A estratégia pseudo-religiosa que serve a Bolsonaro
Alexandre Weffort 24.Oct.18 Outros autores
Desde
2015 até aos dias de hoje, foi-se observando como o fascismo se incutia
na sociedade brasileira. O Golpe de 2016, concretizado por meio do
impeachment de Dilma, teve vários protagonistas ligados a meios
religiosos e adquiriu forte expressão de massas. Hoje as seitas
evangélicas mobilizam boa parte do apoio a Bolsonaro entre as camadas
populares.
Mantemos
na memória o triste episódio protagonizado por Janaína Paschoal,
jurista contratada pelo PSDB (Partido da Social Democracia Brasileira)
para a concretização do impeachment a Dilma Rousseff, que não se coibiu
de exprimir o seu destempero publicamente, com a face transfigurada pelo
ódio a Lula e ao PT, uma personagem hoje guindada à categoria de
deputada estadual, tendo conquistado um recorde de votação: mais de 2
milhões de votos! O seu desempenho mediático na praça e no Senado, nos
momentos que antecederam o impeachment, pesou certamente para ter
alcançado tal votação.
A imagem destemperada “colou” e o desempenho (mesmo quando o qualificamos de “triste episódio”) foi massivamente reproduzido nas redes sociais. O terreno foi propício para a fixação do modelo de atitude extremada, intolerante, diabolizante do “outro” (ou seja, apostando na divisão da sociedade brasileira) que marca o tom dos apoiantes de Bolsonaro.
Uma interessante tentativa de explicação dessa intolerância diabolizante surge num pequeno vídeo publicado no youtube, sob o título “A sua tia não é fascista. Ela está sendo manipulada”. O título evoca a divisão instalada na sociedade brasileira, expressa no interior das próprias famílias, divisão que tem, todavia, outras explicações possíveis (até porque a tal tia pode ser fascista, mesmo).
A intolerância está frequentemente presente nos gestos e discursos dos actores políticos de ultra-direita, que receberam expressiva votação nestas eleições, colocando o PSL (Partido Social Liberal) na posição de líder da direita no Congresso e o seu candidato quase conquistando a presidência à primeira volta nas eleições do passado dia 7. Ao mesmo tempo, será no PSL que encontraremos irmanadas figuras tão díspares como a jurista Janaína, o ex-actor pornográfico Alexandre Frota e o capitão reformado J. Bolsonaro, personagens que atuam como símbolos contraditórios (1).
O peso do fundamentalismo evangélico e da WhatsApp
Alguns elos da estratégia de Bolsonaro tornam-se visíveis, mesmo quando ofuscados pelos traços que fazem dele o campeão da antipatia política.
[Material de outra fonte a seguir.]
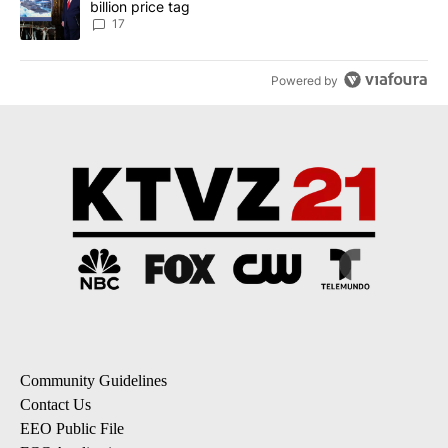
billion price tag
17
Powered by
Community Guidelines
Contact Us
EEO Public File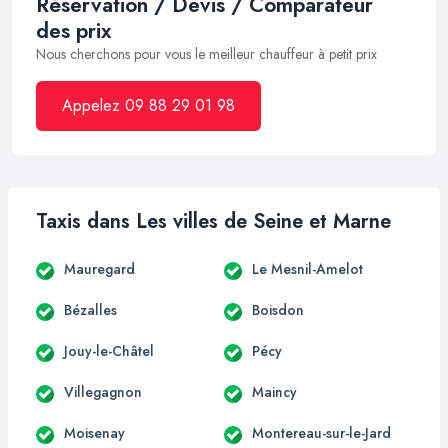
Réservation / Devis / Comparateur
des prix
Nous cherchons pour vous le meilleur chauffeur à petit prix
Appelez 09 88 29 01 98
Taxis dans Les villes de Seine et Marne
Mauregard
Le Mesnil-Amelot
Bézalles
Boisdon
Jouy-le-Châtel
Pécy
Villegagnon
Maincy
Moisenay
Montereau-sur-le-Jard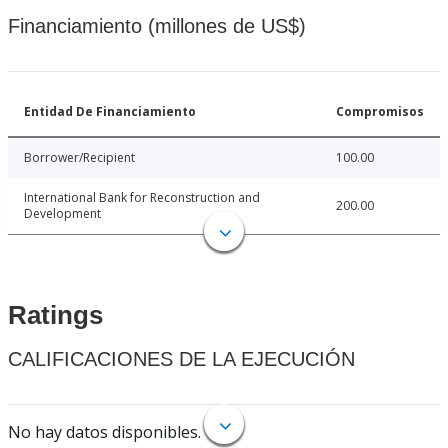
Financiamiento (millones de US$)
Entidad De Financiamiento
Compromisos
Borrower/Recipient
100.00
International Bank for Reconstruction and
200.00
Development
Ratings
CALIFICACIONES DE LA EJECUCIÓN
No hay datos disponibles.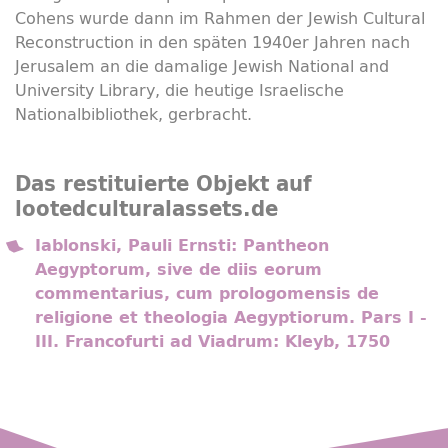
Cohens wurde dann im Rahmen der Jewish Cultural
Reconstruction in den späten 1940er Jahren nach
Jerusalem an die damalige Jewish National and
University Library, die heutige Israelische
Nationalbibliothek, gerbracht.
Das restituierte Objekt auf
lootedculturalassets.de
Iablonski, Pauli Ernsti: Pantheon
Aegyptorum, sive de diis eorum
commentarius, cum prologomensis de
religione et theologia Aegyptiorum. Pars I -
III. Francofurti ad Viadrum: Kleyb, 1750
Até mesmo a líder da ultradireita francesa, Marine Le Pen, o considera “extremamente desagradável”. Entre esses elos mais relevantes, está o movimento religioso, de obediência pentecostal e neopentecostal, elos que se estendem, a nível global, até aos EUA de Donald Trump.
As correlações encontradas entre Trump e Bolsonaro são muitas, mas interessa-nos aqui referir as que ligam aqueles dois personagens da política de direita ao movimento pentecostal. Encontramos um elo importante quando observamos a ligação entre Donald Trump e Billy Graham, influente pastor evangélico recentemente falecido, por um lado, e entre Bolsonaro e as lideranças pentecostais brasileiras (2). São estruturas que se espalham a nível mundial, dando corpo a uma espécie de partido de aspiração global que, a coberto do discurso religioso, desempenha um papel verdadeiramente político, recorrendo com eficácia às novas tecnologias da informação, embora também haja pastores evangélicos que se posicionam contra o radicalismo de Bolsonaro.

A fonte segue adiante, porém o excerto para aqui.